* Work request
Please transcribe each of the records exactly as given.

Stored records
::::
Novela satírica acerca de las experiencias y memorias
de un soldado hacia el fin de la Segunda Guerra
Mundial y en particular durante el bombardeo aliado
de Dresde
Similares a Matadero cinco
::::
* Answer to this exercise
Novela satírica acerca de las experiencias y memorias
de un soldado hacia el fin de la Segunda Guerra
Mundial y en particular durante el bombardeo aliado
de Dresde
Similares a Matadero cinco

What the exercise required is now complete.